Sunday, December 9, 2012

Ruby Port Cranberry Sauce

Ruby Port Cranberry Sauce

I had no idea that cranberry sauce could be this good until my friend Michele, an outstanding cook, told me about this recipe five years ago. She had made it for Thanksgiving and was bowled over by the flavor. It was my year to host our extended family's Christmas Eve celebration, and I was planning a traditional turkey dinner. Cranberry sauce has always been one of those things you have to serve but no one actually eats.

This was much better. While it's still cranberry sauce (there's no getting around it, it's not for everyone), it really has a much richer, deeper, spicier flavor. I've made it every year since.
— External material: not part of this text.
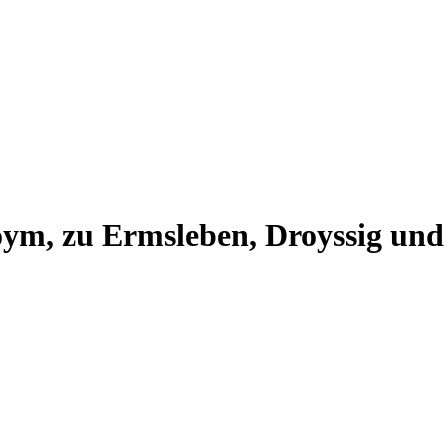
ym, zu Ermsleben, Droyssig und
I use the leftovers for cookies, ice cream, and even PB&J. Thanks Michele!

So for those who prepare turkey dinners for Christmas, give this sauce a try. I think you will be pleased.
Ruby Port Cranberry Sauce

This recipe appeared in the November 14, 2007 issue of the Los Angeles Times Food section. I still have the email Michele sent me with the scanned clipping.
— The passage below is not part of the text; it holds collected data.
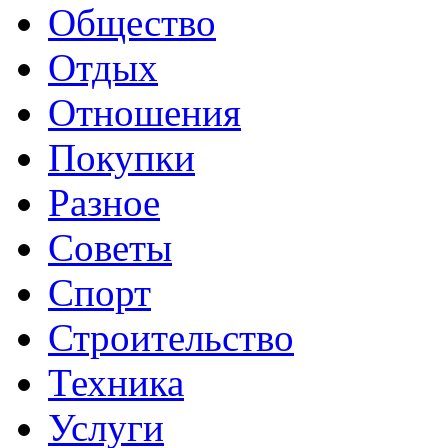
Общество
Отдых
Отношения
Покупки
Разное
Советы
Спорт
Строительство
Техника
Услуги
Oh, and I developed a taste for good Ruby Port.

Ruby Port Cranberry Sauce

Ingredients

1 1/2 C Port
3/4 C sugar
Spice bundle: 3 cloves, 1 cinnamon stick, 3 allspice berries, 4 black pepper corns, tied into a bundle with cheesecloth
2 inch by 1/2 inch strip of orange peel. Alternatively, a drop of orange oil can be substituted
1 package of cranberries, fresh or frozen

Instructions

  1. Place everything but the cranberries into a sauce pan and bring to a boil. Reduce the heat and simmer for four minutes to reduce the wine to about one cup.
  2. Add the cranberries and bring the mixture to a boil again. Reduce the heat and simmer for about ten minutes, until the cranberries pop.
  3. Remove the pan from the heat and let cool. Remove the orange peel and the spice bundle.
  4. When fully cooled, pour into a container and refrigerate.
Note: this is one situation where a nonstick sauce pan is helpful. I use this one for reducing sweet sauces quickly. The reduction really goes fast. It's the same one I used to reduce apple cider for apple cider pie (full disclosure: neither Crate and Barrel nor Calphalon have any idea that I am endorsing their product).